What is the title of one of your works about New York City and what inspired it exactly?

“Mother’s Day.” It captures my lifelong back-and-forth between eastern Long Island—where I lived starting at age seven when my mother married a potato farmer and where my husband and I moved back to in 1996 with our young daughters—and lower Manhattan, where I lived on and off between age fifteen and, again, now. In the poem, I’m driving on the Long Island Expressway back to the city, alone, having dropped my younger daughter at the airport to return to college, my father already having died. I have an impulse to call him for dinner, as I often did when I was returning to the city on a Sunday evening. Instead of dinner with my departed father, I walked to the Hudson, remembered myself there as a “loose-jeaned teen.” I sat looking at the river. The poem touches on my physical and emotional sense of that part of the city, the motion between two places throughout my life, first from father to mother, then from home base to a place where I work and also live. In some real way it brings alive my feeling of aloneness, nostalgia, and at the same time, abundance, possibility.

Inspired by Levi, “Outside New York does an outside exist?”

Outside as in “not in a building” or outside of the city as in “not in a city”? Or just “outside”?

There’s always an outside. And at the same time, all is connected, interwoven, bleeding together, somehow touching. If we remember that, perhaps we will be the tiniest bit closer to wholeness.

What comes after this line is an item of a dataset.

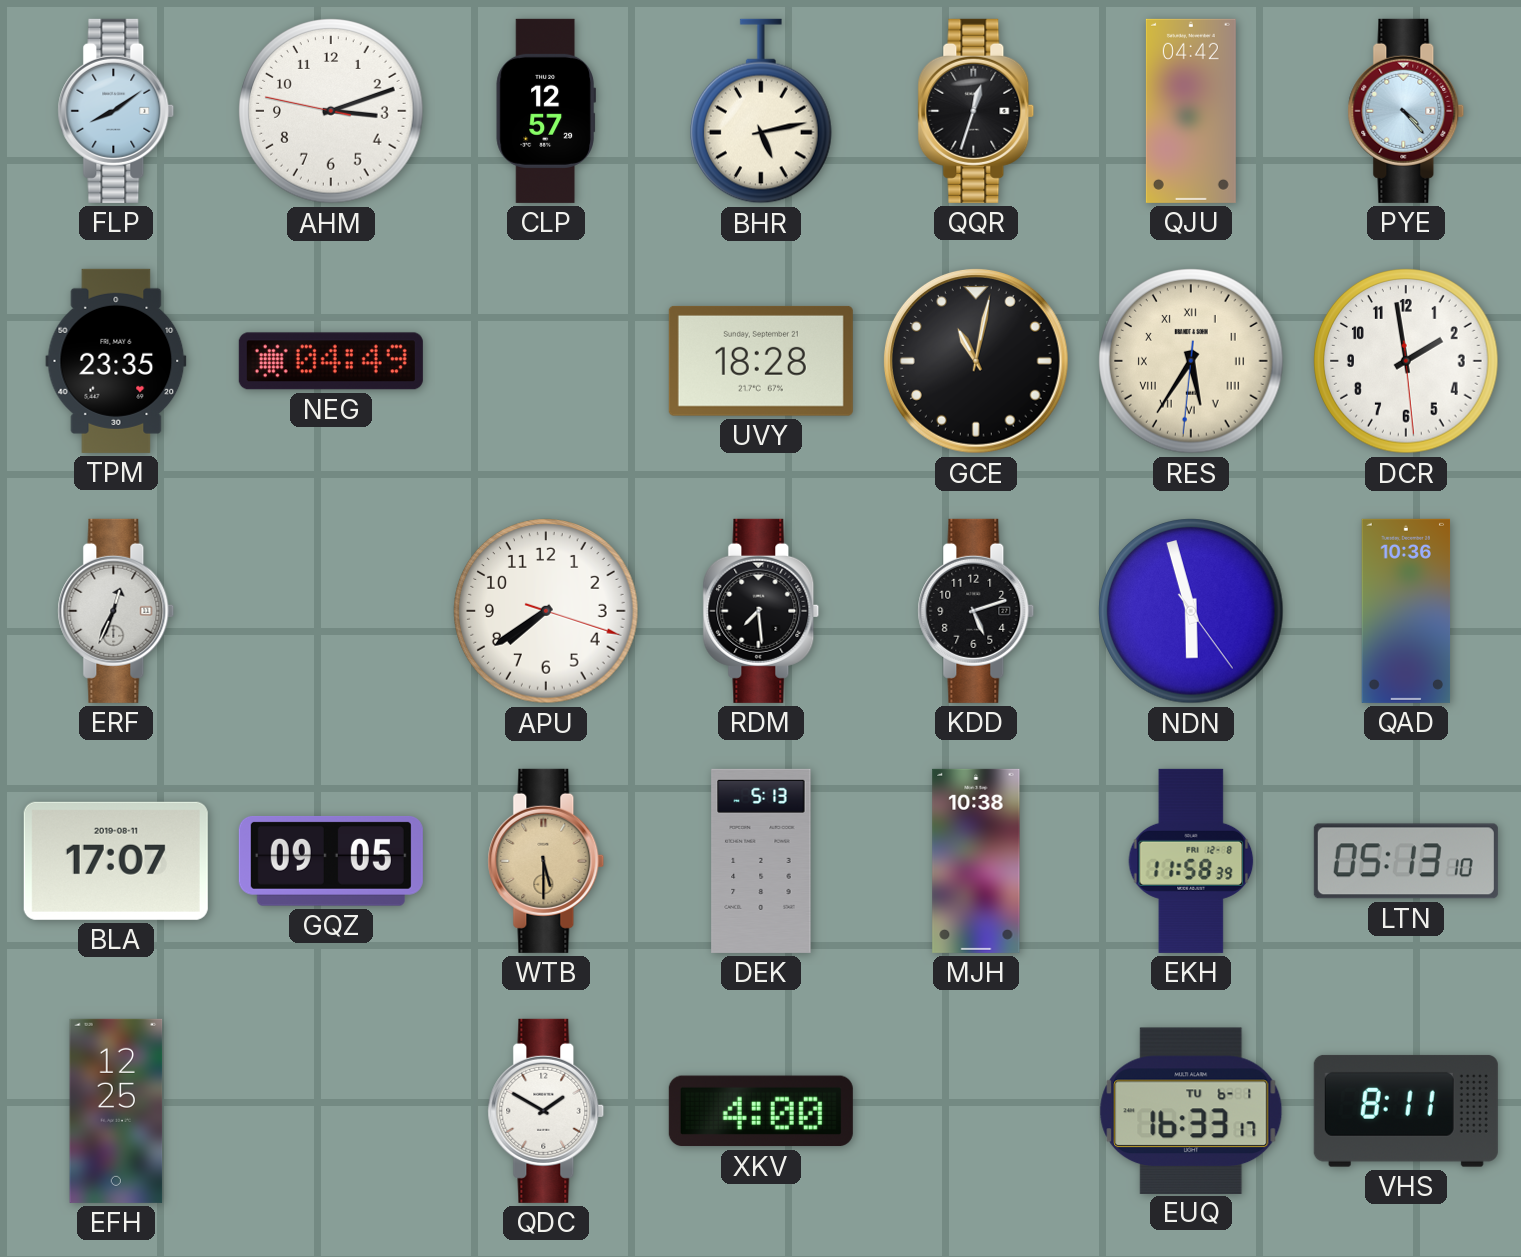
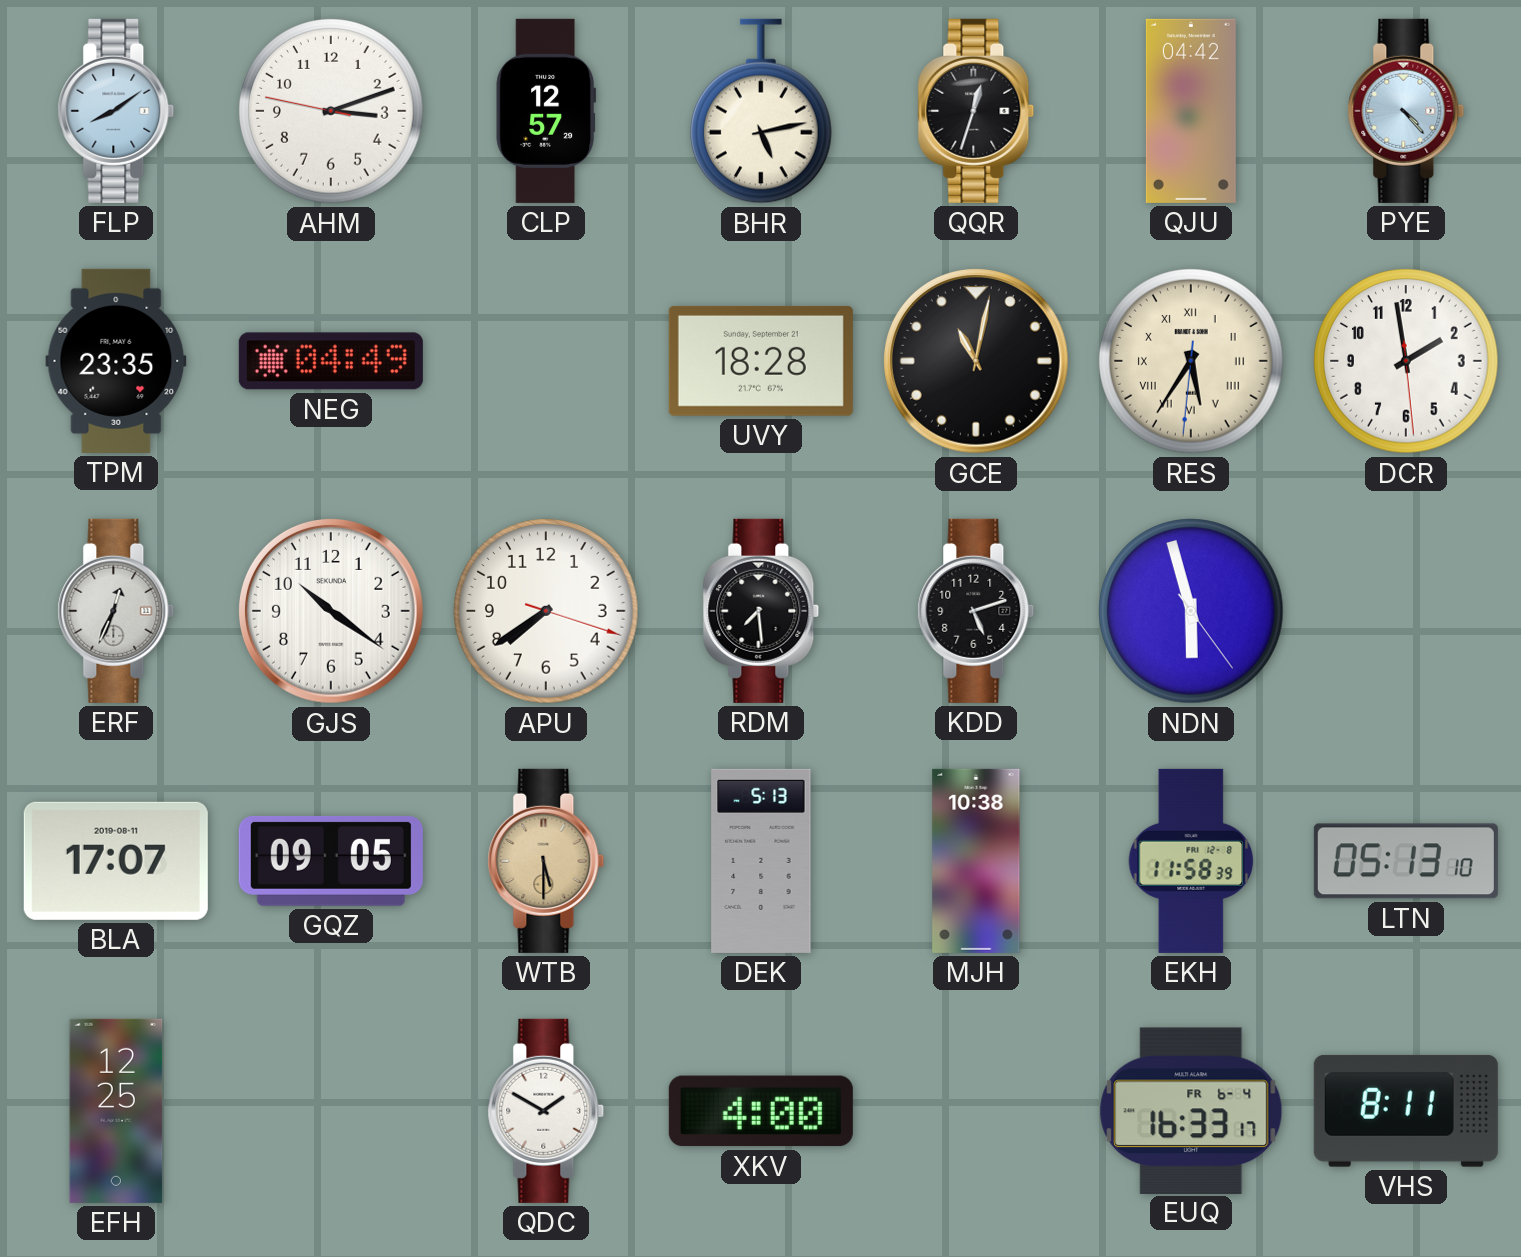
GJS: none -> 10:21
QAD: 10:36 -> none
EUQ date: TU 6-1 -> FR 6-4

Kathy Engel is a poet who has worked for nearly forty years at the nexus between social justice movements and art/imagination. Her books include Ruth’s Skirts, poems and prose (IKON, 2007); We Begin Here: Poems for Palestine and Lebanon, coedited with Kamal Boullata (Interlink Books, 2007); The Kitchen, with art by German Perez (Yaboa Press, 2002); and the chapbook Banish The Tentative (1989). She is associate arts professor and chair of the Department of Art and Public Policy, Tisch School of the Arts, NYU. Her poetry collection The Lost Brother Alphabet is forthcoming with Get Fresh Books in 2020.